ASSIGNED TASK:
Your response should consist of the entire listing, transcribed exactly, with every image left out.

========================================

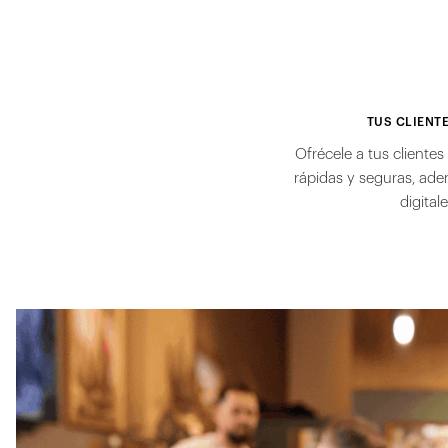
TUS CLIENT
Ofrécele a tus cliente
rápidas y seguras, ade
digital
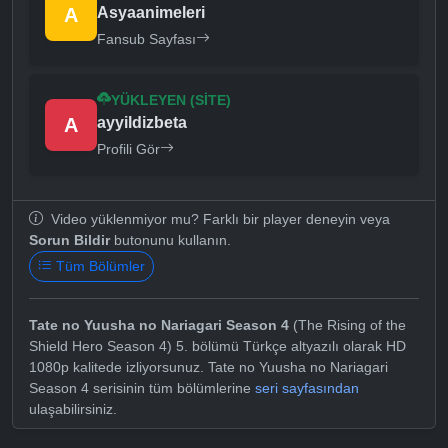
A
Asyaanimeleri
Fansub Sayfası
YÜKLEYEN (SITE)
A
ayyildizbeta
Profili Gör
Video yüklenmiyor mu? Farklı bir player deneyin veya
Sorun Bildir
butonunu kullanın.
Tüm Bölümler
Tate no Yuusha no Nariagari Season 4
(The Rising of the
Shield Hero Season 4) 5. bölümü Türkçe altyazılı olarak HD
1080p kalitede izliyorsunuz. Tate no Yuusha no Nariagari
Season 4 serisinin tüm bölümlerine
seri sayfasından
ulaşabilirsiniz.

========================================

EXERCISE OUTPUT:
TUS CLIENT
Ofrécele a tus cliente
rápidas y seguras, ade
digital
A
Asyaanimeleri
Fansub Sayfası
YÜKLEYEN (SITE)
A
ayyildizbeta
Profili Gör
Video yüklenmiyor mu? Farklı bir player deneyin veya
Sorun Bildir
butonunu kullanın.
Tüm Bölümler
Tate no Yuusha no Nariagari Season 4
(The Rising of the
Shield Hero Season 4) 5. bölümü Türkçe altyazılı olarak HD
1080p kalitede izliyorsunuz. Tate no Yuusha no Nariagari
Season 4 serisinin tüm bölümlerine
seri sayfasından
ulaşabilirsiniz.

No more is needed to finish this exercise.